Rock and sediment debris often cover part or all of a glacier’s surface, where it plays an important role in surface energy balance and the rate of glacier ablation.
The relationship between debris thickness and glacier melting
Measurements taken at the surface of glaciers show there to be a strong relationship between the thickness of debris and the rate of ice melting1,2.
Where debris covering the ice surface is thin, the rate of melting rises. The rate of melting continues to rise until the debris layer reaches around 2 cm thick. Where debris cover is thicker than 2 cm, the rate of melting falls exponentially1.
This relationship is explained by both the albedo effect and the insulation effect.
Albedo
Albedo (usually denoted by the Greek letter ‘α’) is the term used for the proportion of incoming shortwave (solar) radiation that is reflected by a surface3. The albedo of a surface can be determined using the following simple equation:
α = SWout / SWin
where α is albedo, SWout is outgoing shortwave radiation (i.e. the amount reflected by a surface), and SWin is incoming shortwave radiation (i.e. the amount received by a surface).
Surface | Albedo |
Dry snow | 0.80–0.97 |
Melting snow | 0.66–0.88 |
Firn | 0.43–0.69 |
Clean ice | 0.34–0.51 |
Slightly dirty ice | 0.26–0.33 |
Dirty ice | 0.15–0.25 |
Debris-covered ice | 0.10–0.15 |
from: Paterson (1994) |
The albedo of dirty and debris-covered ice (i.e. the parts of a glacier’s surface littered with bare rock and sediment) is lower than that of clean ice or snow (see table above) and, as a consequence, they absorb more incoming shortwave radiation4. This increases the amount of energy that is available for melting.
Insulation
The second effect of debris on ice surface melting is insulation. Surface debris forms a barrier between the glacier and the atmosphere, reducing the amount of energy that reaches the ice surface and, therefore, insulating the ice from melting3.
Which effect is most important?
That depends – as you may have guessed – on the thickness of debris at the glacier surface. The albedo effect has a greater influence on ablation rates where the debris cover is sparse or absent, whereas the insulation effect is more important where the debris cover is thick3.
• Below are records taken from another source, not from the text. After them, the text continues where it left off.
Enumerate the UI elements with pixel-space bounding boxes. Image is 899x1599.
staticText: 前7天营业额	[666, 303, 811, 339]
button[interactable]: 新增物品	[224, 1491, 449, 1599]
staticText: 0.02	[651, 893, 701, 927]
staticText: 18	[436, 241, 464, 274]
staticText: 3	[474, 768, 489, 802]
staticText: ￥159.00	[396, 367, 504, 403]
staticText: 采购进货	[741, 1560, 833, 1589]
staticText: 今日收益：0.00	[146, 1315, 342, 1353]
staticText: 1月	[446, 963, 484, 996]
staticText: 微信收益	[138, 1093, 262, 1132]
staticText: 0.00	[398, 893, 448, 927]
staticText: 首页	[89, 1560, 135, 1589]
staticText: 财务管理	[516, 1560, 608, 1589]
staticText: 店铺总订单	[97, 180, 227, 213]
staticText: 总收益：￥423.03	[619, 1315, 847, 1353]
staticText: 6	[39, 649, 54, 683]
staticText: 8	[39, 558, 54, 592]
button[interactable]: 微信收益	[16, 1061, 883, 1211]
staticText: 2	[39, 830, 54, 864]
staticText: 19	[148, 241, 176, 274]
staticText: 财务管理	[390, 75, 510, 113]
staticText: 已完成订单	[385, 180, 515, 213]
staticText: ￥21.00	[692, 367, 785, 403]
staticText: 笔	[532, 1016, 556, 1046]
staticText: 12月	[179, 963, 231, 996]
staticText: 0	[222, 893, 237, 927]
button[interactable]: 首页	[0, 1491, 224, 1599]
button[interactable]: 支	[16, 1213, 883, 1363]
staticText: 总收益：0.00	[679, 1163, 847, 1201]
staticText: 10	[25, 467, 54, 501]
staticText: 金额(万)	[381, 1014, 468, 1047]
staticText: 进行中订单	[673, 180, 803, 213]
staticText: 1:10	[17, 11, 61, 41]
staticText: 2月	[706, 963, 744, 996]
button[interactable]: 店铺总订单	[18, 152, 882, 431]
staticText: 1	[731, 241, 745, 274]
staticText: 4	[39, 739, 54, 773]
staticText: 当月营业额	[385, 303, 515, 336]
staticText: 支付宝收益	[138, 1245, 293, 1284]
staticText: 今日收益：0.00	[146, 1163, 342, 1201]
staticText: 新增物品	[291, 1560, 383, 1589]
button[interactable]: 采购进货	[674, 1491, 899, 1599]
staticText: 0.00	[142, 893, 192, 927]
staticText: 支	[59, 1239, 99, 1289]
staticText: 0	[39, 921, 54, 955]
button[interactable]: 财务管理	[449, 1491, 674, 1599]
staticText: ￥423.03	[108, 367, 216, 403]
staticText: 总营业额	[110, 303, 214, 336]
Calculating the impact of surface debris on ice melt
The influence of surface debris on ice melt can be assessed by calculating how much heat is transferred vertically through a debris layer to the top of the glacier. This heat transfer is known as the conductive heat flux (Qc) and can be estimated by a simple equation5:
Qc = k (Ts – Ti) / hd
where k is the thermal conductivity of the debris layer (i.e. the ability of the debris to conduct heat, which varies depending on rock type), Ts and Ti are the temperature at the top and base of the debris layer, and hd is the debris layer thickness.
The above equation is handy as it provides a simple method of calculating the conductive heat flux, which can then be used to calculate ice melt rates (using the equation below) beneath debris cover. However, it makes several assumptions.
Most importantly, the equation assumes that the change in temperature between the top and base of the debris layer is linear (i.e. that the temperature changes at an even rate).
In nature, however, this temperature gradient is rarely stable, but is always changing in response to fluctuations in the receipt of energy at the surface6. In short, it is non-linear. This means that the above equation may not always give a reliable estimate of the passage of heat through a debris layer and, thus, melt rate.
However, as the difference in temperature between the top and base of a debris layer is linear when averaged out over the course of a day, it is possible to get around this problem by using daily mean surface temperature data (which can be accessed from local weather stations) to calculate ice melt rates6.
Using daily mean surface temperatures, the equation above gives the daily average heat flux through a debris layer, which can be used to calculate ice melt rate (M) using the following simple equation:
M = M/Lf(M > 0)
where M is the energy flux available for melting (i.e. the daily average heat flux from above) and Lf is latent heat given off by melting.
Why should we care about the effect of debris on glacier ablation?
Many of the world’s alpine glaciers are covered by debris to some extent7, and this debris (as explained above) affects the rate of ice melting1,2,5. This, in turn, impacts the overall mass balance of glaciers, as well as the landforms produced at ice margins7.
Understanding the relationships between surface debris and glacier melting is also important for accurately predicting how debris-covered glaciers in regions such the Himalayas, Andes, and Southern Alps of New Zealand, will react to climate change, and whether changes in the patterns of ice melting will threaten communities living downstream (e.g. flooding)8.